▶ _ASSIGNED TASK_
In the following material, identify every line holding the string "hàng" and return it.

▶ _RAW DATA_

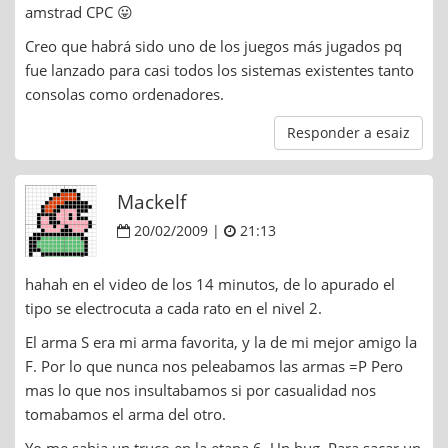
amstrad CPC 😛
Creo que habrá sido uno de los juegos más jugados pq
fue lanzado para casi todos los sistemas existentes tanto
consolas como ordenadores.
Responder a esaiz
Mackelf
20/02/2009 |
21:13
hahah en el video de los 14 minutos, de lo apurado el
tipo se electrocuta a cada rato en el nivel 2.
El arma S era mi arma favorita, y la de mi mejor amigo la
F. Por lo que nunca nos peleabamos las armas =P Pero
mas lo que nos insultabamos si por casualidad nos
tomabamos el arma del otro.
Yo me sabia un truco en la etapa 6. Un bug. Para sacar un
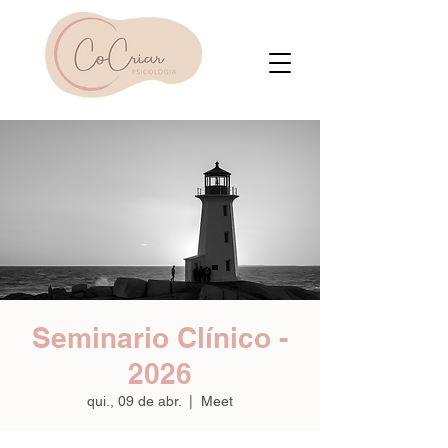
Seminario Clínico -
2026
qui., 09 de abr.
  |  
Meet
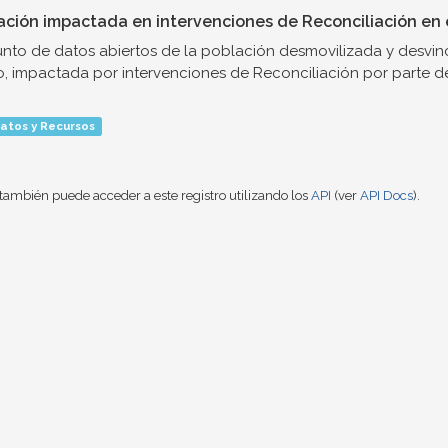
ación impactada en intervenciones de Reconciliación en e
nto de datos abiertos de la población desmovilizada y desvinc
o, impactada por intervenciones de Reconciliación por parte de.
atos y Recursos
también puede acceder a este registro utilizando los
API
(ver
API Docs
).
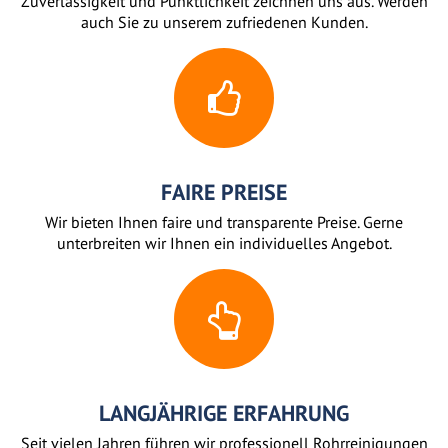
Zuverlässigkeit und Pünktlichkeit zeichnen uns aus. Werden
auch Sie zu unserem zufriedenen Kunden.
FAIRE PREISE
Wir bieten Ihnen faire und transparente Preise. Gerne
unterbreiten wir Ihnen ein individuelles Angebot.
LANGJÄHRIGE ERFAHRUNG
Seit vielen Jahren führen wir professionell Rohrreinigungen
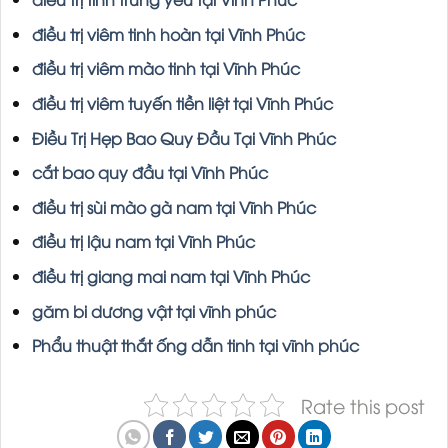
điều trị viêm tinh hoàn tại Vĩnh Phúc
điều trị viêm mào tinh tại Vĩnh Phúc
điều trị viêm tuyến tiền liệt tại Vĩnh Phúc
Điều Trị Hẹp Bao Quy Đầu Tại Vĩnh Phúc
cắt bao quy đầu tại Vĩnh Phúc
điều trị sùi mào gà nam tại Vĩnh Phúc
điều trị lậu nam tại Vĩnh Phúc
điều trị giang mai nam tại Vĩnh Phúc
găm bi dương vật tại vĩnh phúc
Phẩu thuật thắt ống dẫn tinh tại vĩnh phúc
Rate this post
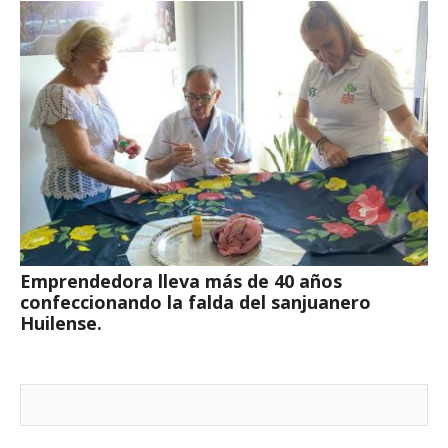
Emprendedora lleva más de 40 años
confeccionando la falda del sanjuanero
Huilense.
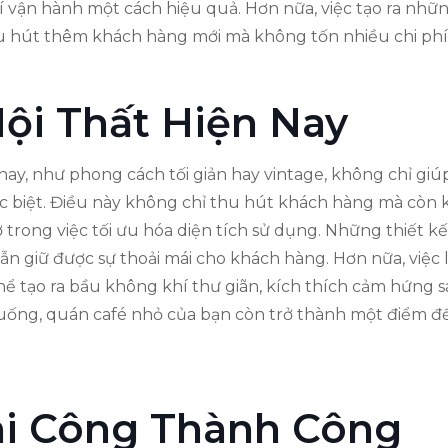
hí vận hành một cách hiệu quả. Hơn nữa, việc tạo ra n
hu hút thêm khách hàng mới mà không tốn nhiều chi phí
ội Thất Hiện Nay
nay, như phong cách tối giản hay vintage, không chỉ giú
 biệt. Điều này không chỉ thu hút khách hàng mà còn k
 trong việc tối ưu hóa diện tích sử dụng. Những thiết k
ẫn giữ được sự thoải mái cho khách hàng. Hơn nữa, việc
hể tạo ra bầu không khí thư giãn, kích thích cảm hứng s
uống, quán café nhỏ của bạn còn trở thành một điểm đến
hi Công Thành Công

▶ _RESULT OF THIS EXERCISE_
hu hút thêm khách hàng mới mà không tốn nhiều chi phí
 biệt. Điều này không chỉ thu hút khách hàng mà còn k
ẫn giữ được sự thoải mái cho khách hàng. Hơn nữa, việc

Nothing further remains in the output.